2. SIGNIFICANT ACCOUNTING POLICIES
This note provides a list of the significant accounting policies adopted in the preparation of these financial statements. These policies have been consistently applied to all the years presented, unless otherwise stated
(a) Basis of preparation
The financial statements of the Company have been prepared in accordance with the Generally Accepted Accounting Principles in India (Indian GAAP) to comply with the Indian Accounting Standards specified under Section 133 of the Companies Act, 2013, read with Rule 7 of the Companies (Accounts) Rules, 2014 and the relevant provisions of the Companies Act, 2013 ("the Act"). The financial statements have been prepared on accrual basis under the historical cost convention. The accounting policies adopted in the preparation of the financial statements are consistent with those followed in the previous year.
(b) Use of estimates and critical accounting judgments
In preparation of the financial statements, the Company makes judgments, estimates and assumptions about the carrying values of assets and liabilities that are not readily apparent from other sources. The estimates and the associated assumptions are based on historical experience and other factors that are considered to be relevant. Actual results may differ from these estimates.
The estimates and the underlying assumptions are reviewed on an ongoing basis. Revisions to accounting estimates are recognized in the period in which the estimate is revised and future periods affected. Significant judgments and estimates relating to the carrying values of assets and liabilities include useful lives of property, plant and equipment and intangible assets, impairment of property, plant and equipment, intangible assets and investments, provision for employee benefits and other provisions, recoverability of deferred tax assets, commitments and contingencies.

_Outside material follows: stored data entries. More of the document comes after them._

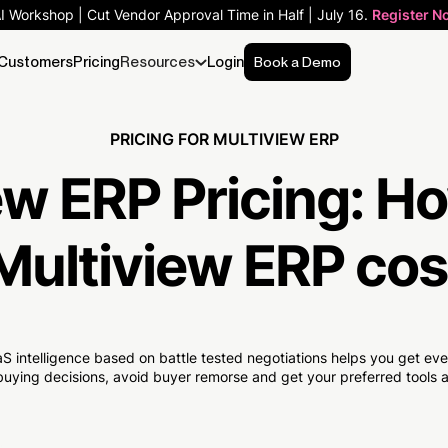
AI Workshop | Cut Vendor Approval Time in Half | July 16.
Register N
Customers
Pricing
Resources
Login
Book a Demo
PRICING FOR MULTIVIEW ERP
ew ERP Pricing:
Ho
Multiview ERP cos
S intelligence based on battle tested negotiations helps you get e
uying decisions, avoid buyer remorse and get your preferred tools at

(c) Property, plant and equipment
As per IND AS-16 an item of property, plant and equipment is recognized as an asset if it is probable that the future economic benefits associated with the item will flow to the Company and its cost can be measured reliably. This recognition principle is applied to the costs incurred initially to acquire an item of property, plant and equipment and also to costs incurred subsequently to add to, replace part of, or service it. All other repair and maintenance costs, including regular servicing, are recognized in the statement of profit and loss as incurred.
Property, plant and equipment are stated at cost, less accumulated depreciation and impairment. Cost includes all direct costs and expenditures incurred to bring the asset to its working condition and location for its intended use. Trial run expenses (net of revenue) are capitalized. Borrowing costs incurred during the period of construction is capitalized as part of cost of the qualifying assets. The gain or loss arising on disposal of an asset is determined as the difference between the sale proceeds and the carrying value of the asset, and is recognized in the statement of profit and loss.

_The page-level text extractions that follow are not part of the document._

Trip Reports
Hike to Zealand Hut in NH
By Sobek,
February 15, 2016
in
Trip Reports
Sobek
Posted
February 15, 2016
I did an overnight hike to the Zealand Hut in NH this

(d) Depreciation and amortization of property, plant and equipment
Depreciation or amortization is provided so as to write off, on a straight line basis, the cost of property, plant and equipment to their residual value. These charges are commenced from the dates the assets are available for their intended use and are spread over their estimated useful economic lives. The estimated useful lives of assets and residual values are reviewed regularly and, when necessary, revised. No further charge is provided in respect of assets that are fully written down but are still in use. Depreciation on assets under construction commences only when the assets are ready for their intended use.

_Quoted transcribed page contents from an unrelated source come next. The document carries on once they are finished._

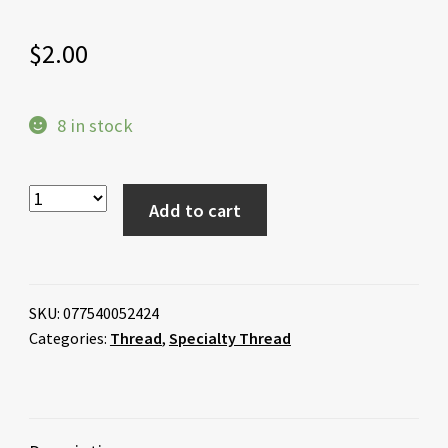
$
2.00
8 in stock
Add to cart
SKU:
077540052424
Categories:
Thread
,
Specialty Thread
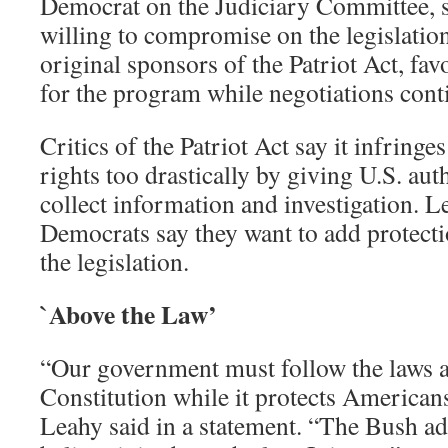
Democrat on the Judiciary Committee, sa
willing to compromise on the legislation
original sponsors of the Patriot Act, fav
for the program while negotiations cont
Critics of the Patriot Act say it infring
rights too drastically by giving U.S. auth
collect information and investigation. L
Democrats say they want to add protect
the legislation.
`Above the Law’
“Our government must follow the laws a
Constitution while it protects Americans
Leahy said in a statement. “The Bush ad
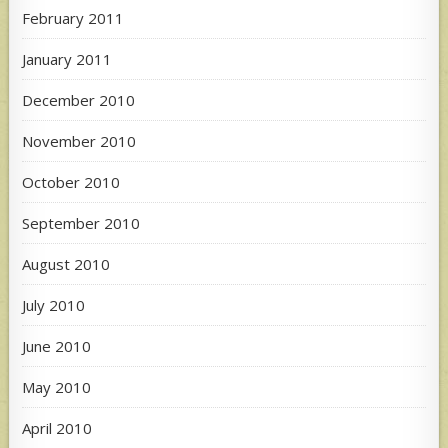
February 2011
January 2011
December 2010
November 2010
October 2010
September 2010
August 2010
July 2010
June 2010
May 2010
April 2010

The estimated useful lives for the main categories of property, plant and equipment are:
(e) Impairment
At each balance sheet date, the Company reviews the carrying values of its property, plant and equipment to determine whether there is any indication that the carrying value of those assets may not be recoverable through continuing use. If any such indication exists, the recoverable amount of the asset is reviewed in order to determine the extent of impairment loss (if any).
(f) Inventories
As per IND AS-2 Inventories are stated at the lower of cost and net realizable value. Costs comprise direct materials and, where applicable, direct labor costs and those overheads that have been incurred in bringing the inventories to their present location and condition. Net realizable value is the price at which the inventories can be realized in the normal course of business after allowing for the cost of conversion from their existing state to a finished condition and for the cost of marketing, selling and distribution.
Stores and spare parts are carried at lower of cost and net realizable value. Provisions are made to cover slow moving and obsolete items based on historical experience of utilization on a product category basis, which involves individual businesses considering their product lines and market conditions.